• _Instructions to follow_
For this task, copy all of the data below exactly and skip the pictures.

[[ Data open ]]

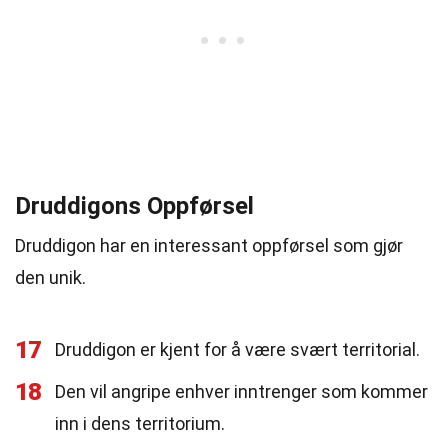
Druddigons Oppførsel
Druddigon har en interessant oppførsel som gjør
den unik.
17
Druddigon er kjent for å være svært territorial.
18
Den vil angripe enhver inntrenger som kommer
inn i dens territorium.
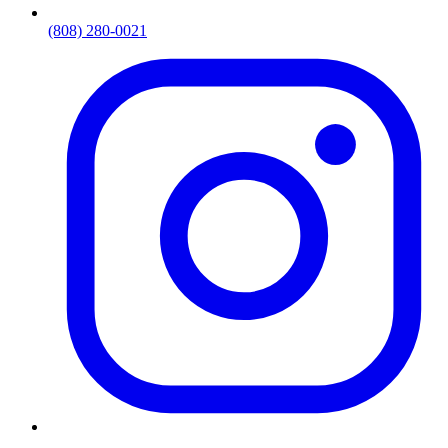
(808) 280-0021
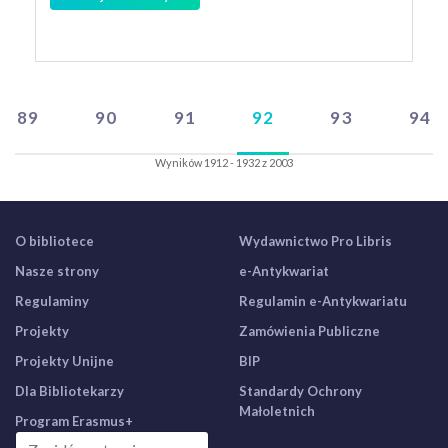
89
90
91
92
93
94
Wyników 1912 - 1932 z 2003
O bibliotece
Wydawnictwo Pro Libris
Nasze strony
e-Antykwariat
Regulaminy
Regulamin e-Antykwariatu
Projekty
Zamówienia Publiczne
Projekty Unijne
BIP
Dla Bibliotekarzy
Standardy Ochrony
Małoletnich
Program Erasmus+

[[ Data closed ]]

• _Response area_
Druddigons Oppførsel
Druddigon har en interessant oppførsel som gjør
den unik.
17
Druddigon er kjent for å være svært territorial.
18
Den vil angripe enhver inntrenger som kommer
inn i dens territorium.
(808) 280-0021
89
90
91
92
93
94
Wyników 1912 - 1932 z 2003
O bibliotece
Wydawnictwo Pro Libris
Nasze strony
e-Antykwariat
Regulaminy
Regulamin e-Antykwariatu
Projekty
Zamówienia Publiczne
Projekty Unijne
BIP
Dla Bibliotekarzy
Standardy Ochrony
Małoletnich
Program Erasmus+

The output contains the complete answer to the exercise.